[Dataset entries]
————————

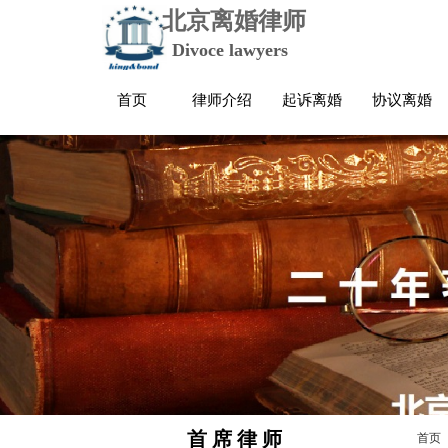
北京离婚律师
Divoce lawyers
首页
律师介绍
起诉离婚
协议离婚
首 席 律 师
首页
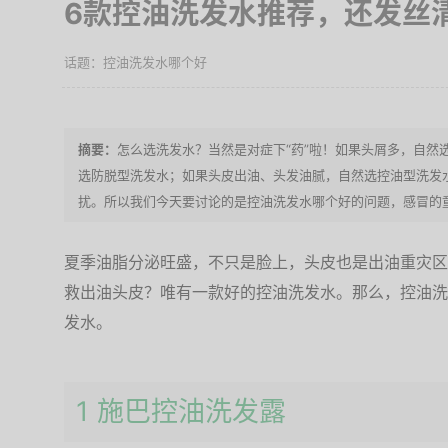
6款控油洗发水推荐，还发丝
控油洗发水哪个好
怎么选洗发水？当然是对症下“药”啦！如果头屑多，自然
选防脱型洗发水；如果头皮出油、头发油腻，自然选控油型洗发
扰。所以我们今天要讨论的是控油洗发水哪个好的问题，感冒的
夏季油脂分泌旺盛，不只是脸上，头皮也是出油重灾区
救出油头皮？唯有一款好的控油洗发水。那么，控油洗
发水。
1 施巴控油洗发露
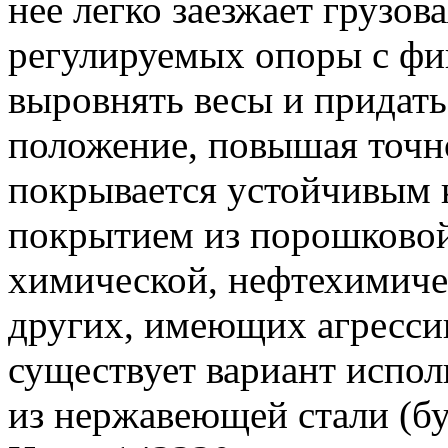
нее легко заезжает грузов
регулируемых опоры с фи
выровнять весы и придать
положение, повышая точн
покрывается устойчивым
покрытием из порошковой
химической, нефтехимич
других, имеющих агресси
существует вариант испо
из нержавеющей стали (бук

————————

▸ Problem to solve
Each entry above needs to be restated without a single word changed; skip the images.

▸ Solution to this exercise
北京离婚律师
Divoce lawyers
首页
律师介绍
起诉离婚
协议离婚
首 席 律 师
首页
6款控油洗发水推荐，还发丝
控油洗发水哪个好
怎么选洗发水？当然是对症下“药”啦！如果头屑多，自然
选防脱型洗发水；如果头皮出油、头发油腻，自然选控油型洗发
扰。所以我们今天要讨论的是控油洗发水哪个好的问题，感冒的
夏季油脂分泌旺盛，不只是脸上，头皮也是出油重灾区
救出油头皮？唯有一款好的控油洗发水。那么，控油洗
发水。
1 施巴控油洗发露
нее легко заезжает грузов
регулируемых опоры с фи
выровнять весы и придать
положение, повышая точн
покрывается устойчивым
покрытием из порошковой
химической, нефтехимич
других, имеющих агресси
существует вариант испо
из нержавеющей стали (бук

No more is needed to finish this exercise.